Your objective: Leave out the pictures and output the data verbatim.

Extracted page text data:
_ _ _ _ _
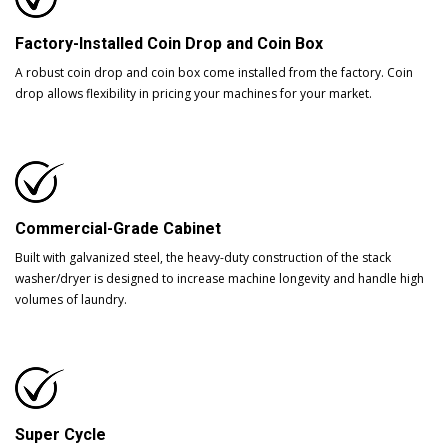
Factory-Installed Coin Drop and Coin Box
A robust coin drop and coin box come installed from the factory. Coin
drop allows flexibility in pricing your machines for your market.
Commercial-Grade Cabinet
Built with galvanized steel, the heavy-duty construction of the stack
washer/dryer is designed to increase machine longevity and handle high
volumes of laundry.
Super Cycle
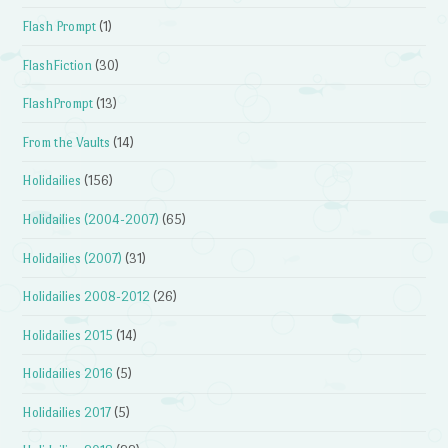
Flash Prompt
(1)
FlashFiction
(30)
FlashPrompt
(13)
From the Vaults
(14)
Holidailies
(156)
Holidailies (2004-2007)
(65)
Holidailies (2007)
(31)
Holidailies 2008-2012
(26)
Holidailies 2015
(14)
Holidailies 2016
(5)
Holidailies 2017
(5)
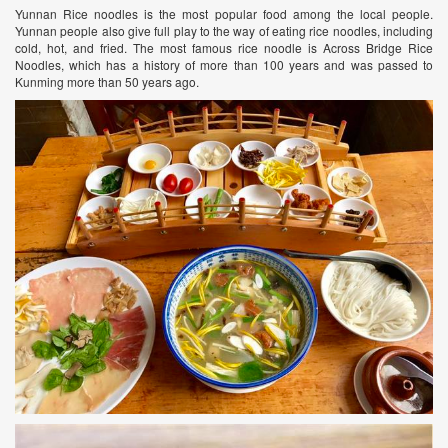
Yunnan Rice noodles is the most popular food among the local people.
Yunnan people also give full play to the way of eating rice noodles, including
cold, hot, and fried. The most famous rice noodle is Across Bridge Rice
Noodles, which has a history of more than 100 years and was passed to
Kunming more than 50 years ago.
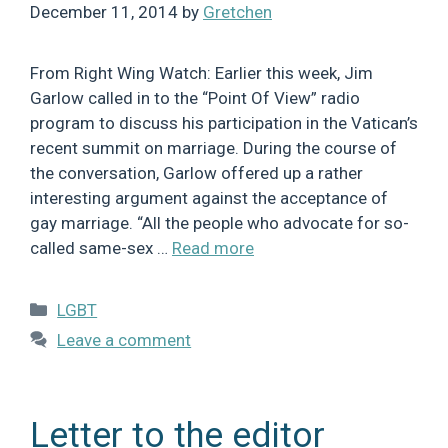
December 11, 2014
by
Gretchen
From Right Wing Watch: Earlier this week, Jim
Garlow called in to the “Point Of View” radio
program to discuss his participation in the Vatican’s
recent summit on marriage. During the course of
the conversation, Garlow offered up a rather
interesting argument against the acceptance of
gay marriage. “All the people who advocate for so-
called same-sex …
Read more
Categories
LGBT
Leave a comment
Letter to the editor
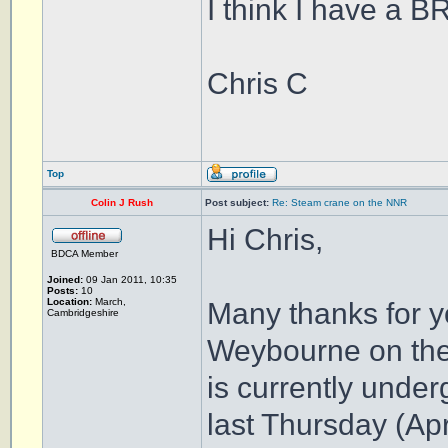
I think I have a B
Chris C
Top
Colin J Rush
Post subject:
Re: Steam crane on the NNR
Hi Chris,
BDCA Member
Joined:
09 Jan 2011, 10:35
Posts:
10
Location:
March,
Many thanks for y
Cambridgeshire
Weybourne on the
is currently unde
last Thursday (Apr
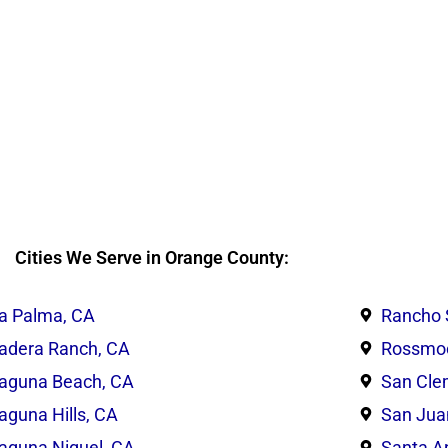
Cities We Serve in Orange County:
a Palma, CA
Rancho 
adera Ranch, CA
Rossmoo
aguna Beach, CA
San Cle
aguna Hills, CA
San Jua
aguna Niguel, CA
Santa A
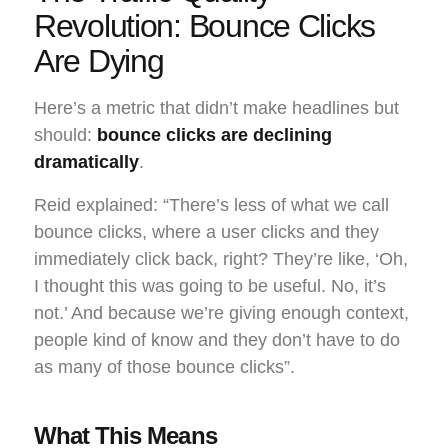
Revolution: Bounce Clicks
Are Dying
Here’s a metric that didn’t make headlines but
should:
bounce clicks are declining
dramatically
.
Reid explained: “There’s less of what we call
bounce clicks, where a user clicks and they
immediately click back, right? They’re like, ‘Oh,
I thought this was going to be useful. No, it’s
not.’ And because we’re giving enough context,
people kind of know and they don’t have to do
as many of those bounce clicks”.
What This Means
_ _ _ _ _
Written answer:
Factory-Installed Coin Drop and Coin Box
A robust coin drop and coin box come installed from the factory. Coin
drop allows flexibility in pricing your machines for your market.
Commercial-Grade Cabinet
Built with galvanized steel, the heavy-duty construction of the stack
washer/dryer is designed to increase machine longevity and handle high
volumes of laundry.
Super Cycle
Flash Prompt
(1)
FlashFiction
(30)
FlashPrompt
(13)
From the Vaults
(14)
Holidailies
(156)
Holidailies (2004-2007)
(65)
Holidailies (2007)
(31)
Holidailies 2008-2012
(26)
Holidailies 2015
(14)
Holidailies 2016
(5)
Holidailies 2017
(5)
Yunnan Rice noodles is the most popular food among the local people.
Yunnan people also give full play to the way of eating rice noodles, including
cold, hot, and fried. The most famous rice noodle is Across Bridge Rice
Noodles, which has a history of more than 100 years and was passed to
Kunming more than 50 years ago.
December 11, 2014
by
Gretchen
From Right Wing Watch: Earlier this week, Jim
Garlow called in to the “Point Of View” radio
program to discuss his participation in the Vatican’s
recent summit on marriage. During the course of
the conversation, Garlow offered up a rather
interesting argument against the acceptance of
gay marriage. “All the people who advocate for so-
called same-sex …
Read more
Categories
LGBT
Leave a comment
Letter to the editor
I think I have a B
Chris C
Top
Colin J Rush
Post subject:
Re: Steam crane on the NNR
Hi Chris,
BDCA Member
Joined:
09 Jan 2011, 10:35
Posts:
10
Location:
March,
Many thanks for y
Cambridgeshire
Weybourne on the
is currently unde
last Thursday (Apr
Cities We Serve in Orange County:
a Palma, CA
Rancho 
adera Ranch, CA
Rossmoo
aguna Beach, CA
San Cle
aguna Hills, CA
San Jua
aguna Niguel, CA
Santa A
Revolution: Bounce Clicks
Are Dying
Here’s a metric that didn’t make headlines but
should:
bounce clicks are declining
dramatically
.
Reid explained: “There’s less of what we call
bounce clicks, where a user clicks and they
immediately click back, right? They’re like, ‘Oh,
I thought this was going to be useful. No, it’s
not.’ And because we’re giving enough context,
people kind of know and they don’t have to do
as many of those bounce clicks”.
What This Means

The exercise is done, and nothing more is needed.